The city may have to implement a similar price hike to cover the higher tipping fees.

Sorensen said the 9.3 percent increase is more than the city's budget can cover.

The residents of Lake Havasu City will not contribute to the funding of the county effort because that city does not use either county landfill.

"We wish there were other options to fund the program," said Acting Mohave County Public Works Director Mike Hendricks.

"This was something that was (done) to get the program started."

He estimated the increase in tipping fees will provide about $200,000 annually to hire someone to fill a law enforcement and educational position and to fund household hazardous waste collection days in Kingman and Bullhead City.

"I went out northeast of Kingman off I-40 over the weekend and the trash from wildcat dumping is terrible,' Hendricks said.

"It has been five years since the city raised the sanitation fee," Sorensen said.

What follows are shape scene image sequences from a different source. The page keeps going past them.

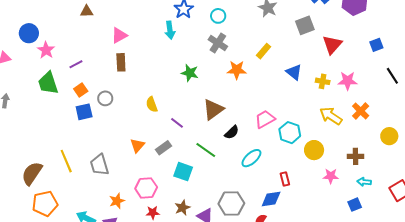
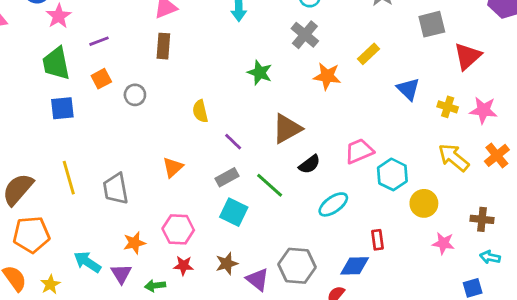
blue square: (84, 112) -> (62, 108), moved
gray rectangle: (164, 148) -> (227, 177), moved

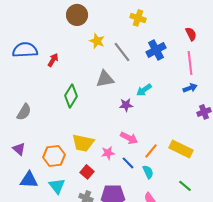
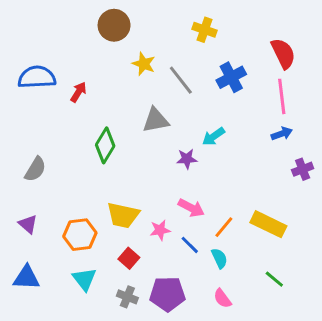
red semicircle: (191, 34) -> (283, 53), size x1.5
blue triangle: (29, 180) -> (26, 278), moved

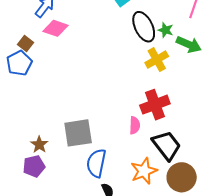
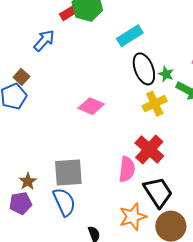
pink diamond: (55, 28) -> (91, 106), moved
red cross: (155, 105) -> (149, 150), turned -32
pink semicircle: (135, 125) -> (127, 169), size x1.4
blue semicircle: (96, 163) -> (64, 202), moved, turned 140

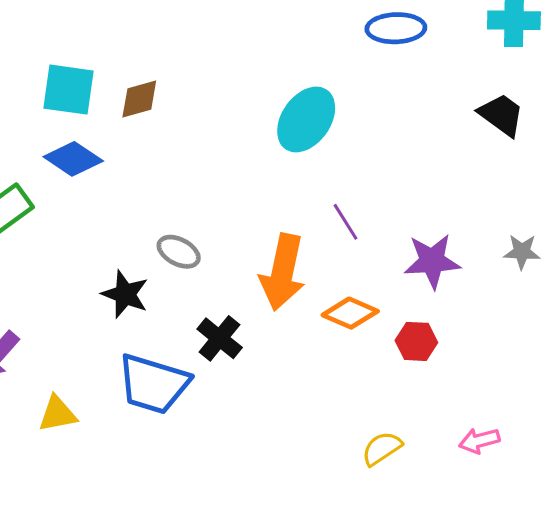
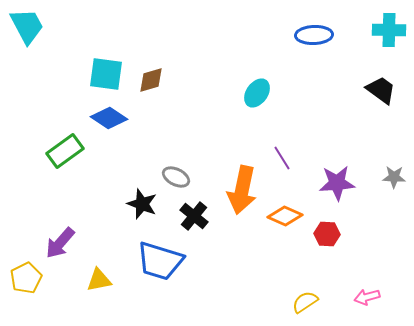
cyan ellipse: (306, 119) -> (257, 93), size x0.7
black cross: (220, 338) -> (194, 216), moved

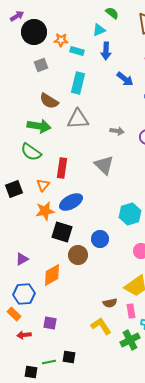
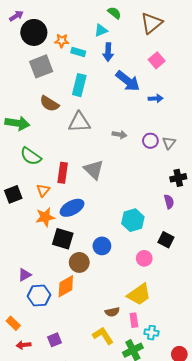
gray square: (41, 65) -> (41, 66), size x1.6
blue arrow: (125, 79) -> (128, 81), size x1.4
green arrow: (39, 126) -> (17, 123), moved
gray triangle: (104, 165) -> (94, 170), moved
purple triangle: (22, 259) -> (25, 275), moved
orange diamond: (52, 275) -> (66, 286), moved
blue hexagon: (24, 294) -> (39, 295), moved
purple square: (50, 323) -> (54, 340), moved, turned -32

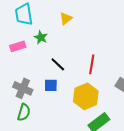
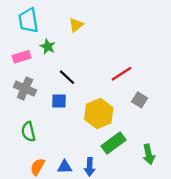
red line: (92, 64) -> (121, 74), moved, turned 48
gray cross: (23, 88) -> (25, 89), moved
green semicircle: (24, 112) -> (28, 132), turned 150

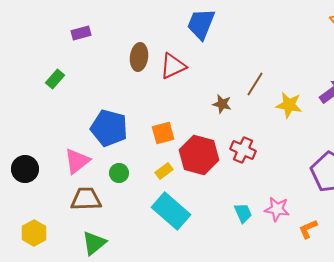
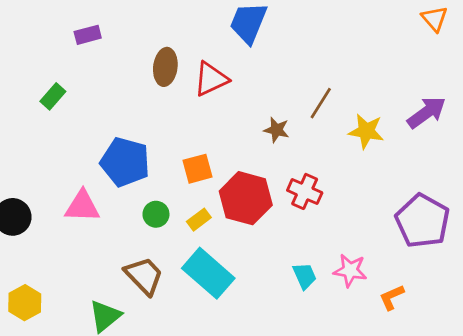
pink triangle: (77, 161) -> (82, 206), turned 40
green circle: (119, 173) -> (156, 214), moved
brown trapezoid: (86, 199) -> (144, 276), moved, turned 48

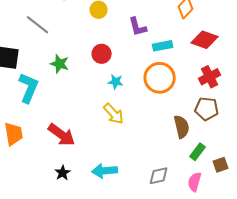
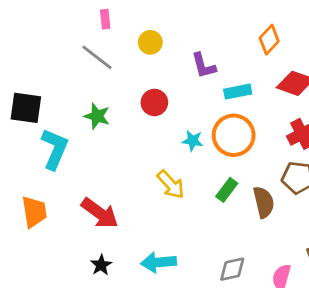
gray line: (38, 25) -> (97, 57), moved
cyan star: (116, 82) -> (193, 141), moved
green rectangle: (198, 152) -> (227, 190), moved

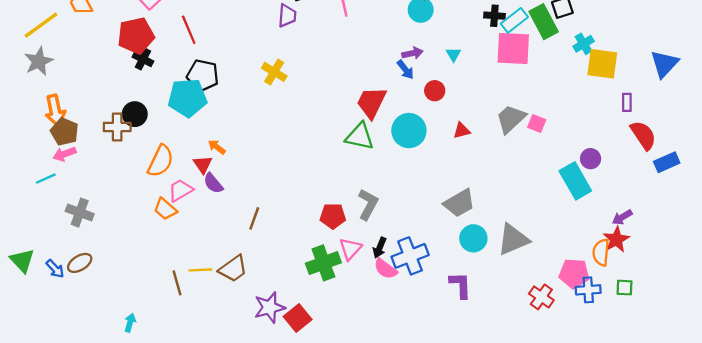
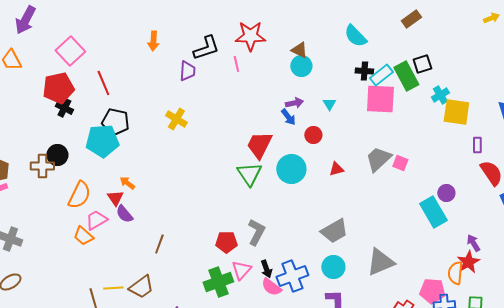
green triangle: (360, 136) -> (249, 174), turned 44
purple arrow: (622, 217) -> (473, 243), turned 90
cyan circle: (473, 238) -> (333, 267), moved
black arrow: (380, 248) -> (266, 269), turned -42

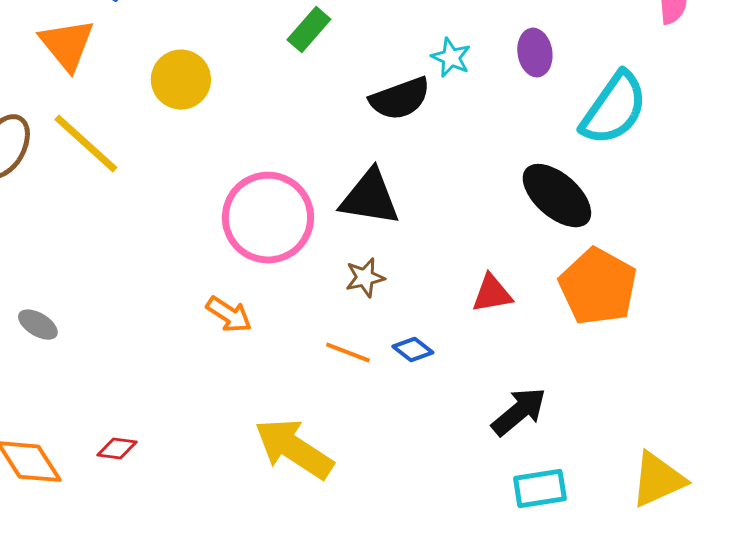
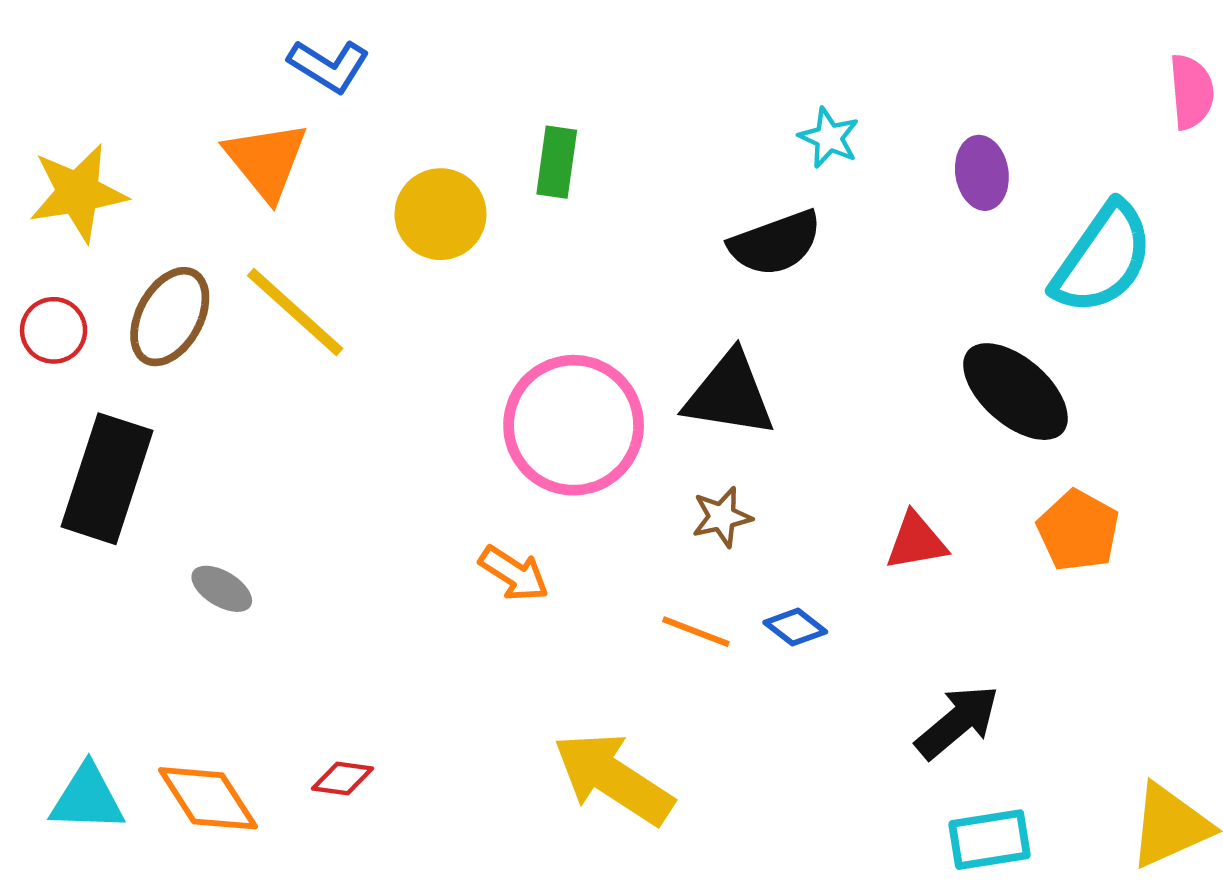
green rectangle: (309, 30) -> (557, 162), moved, turned -33
cyan star: (451, 58) -> (829, 138), moved
orange pentagon: (598, 287) -> (1078, 531), size x0.7

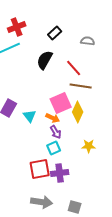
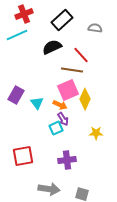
black rectangle: (55, 33) -> (62, 20), size x1.5
black semicircle: (45, 60) -> (52, 47), turned 36
brown line: (81, 86) -> (72, 70), moved
cyan square: (54, 148) -> (56, 128), moved
red square: (40, 169) -> (23, 156), moved

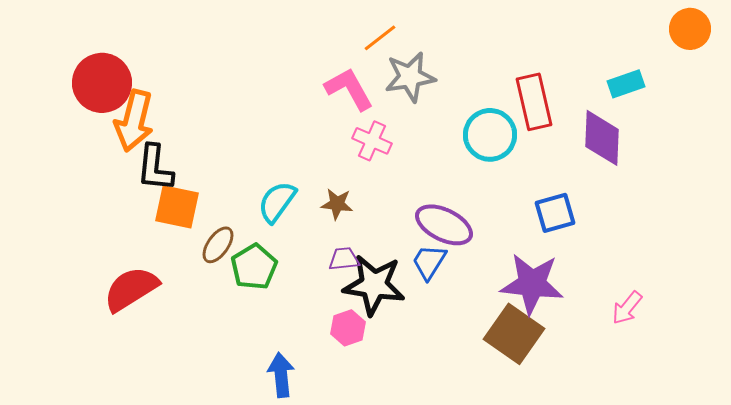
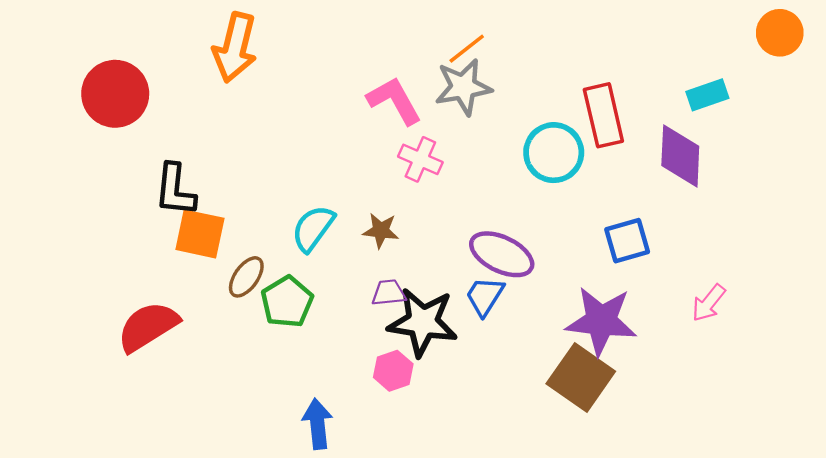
orange line: (380, 38) -> (467, 49), moved
orange arrow: (134, 121) -> (235, 47), moved
pink arrow: (627, 308) -> (709, 303), moved

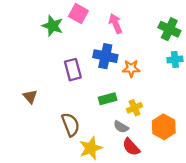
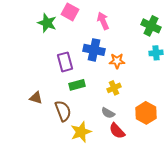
brown triangle: (30, 97) -> (36, 98), moved, turned -32
green rectangle: (108, 99) -> (77, 85), moved
yellow cross: (135, 108) -> (114, 88), moved

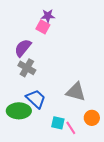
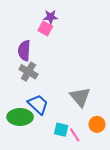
purple semicircle: (23, 48) -> (24, 51), turned -36
gray triangle: (76, 92) -> (80, 97), turned 35

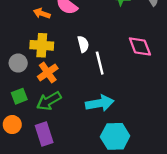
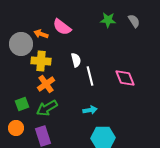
pink diamond: (140, 46) -> (125, 78), moved
gray circle: (18, 63) -> (21, 44), moved, size x1.5
cyan arrow: (100, 103) -> (90, 110), size x0.6

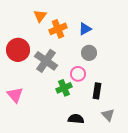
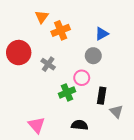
blue triangle: (85, 29) -> (102, 34), moved
gray cross: (46, 61) -> (48, 64), size x0.6
pink triangle: (15, 95) -> (37, 125), moved
gray triangle: (108, 115) -> (116, 111), moved

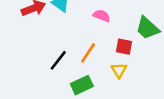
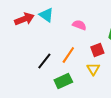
red square: (124, 47) -> (97, 50), turned -32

"In that time tipping fees have increased from $23.53 per ton to the current $31.75."

The 2000 city budget includes $550,293 for tipping fees out of a total sanitation department budget of $1.9 million.

More than 25 percent of the budget collected from customers is used to pay for use of the Mohave County owned Cerbat landfill near Chloride.

The issue of increasing user fees for Kingman residents will go before the Municipal Utilities Commission for study.

If an increase is recommended, a public hearing will be scheduled.

Any increase in fees would likely take effect in the 2001 fiscal budget year, which begins in July.

Sorensen said an increase of between 80 cents and one dollar could be needed to cover the increased costs.

City Finance Director Roger Swenson has analyzed the cash flow for the Sanitation Department showing a negative cash flow is inevitable with increased tipping fees, higher truck fuel costs and other higher energy costs.

Sanitation service and water are provided to city residents by the City of Kingman through budgeted enterprise accounts funded entirely by user fees.

Sanitation fees must cover labor, maintenance, and purchase of trucks, waste containers and overhead.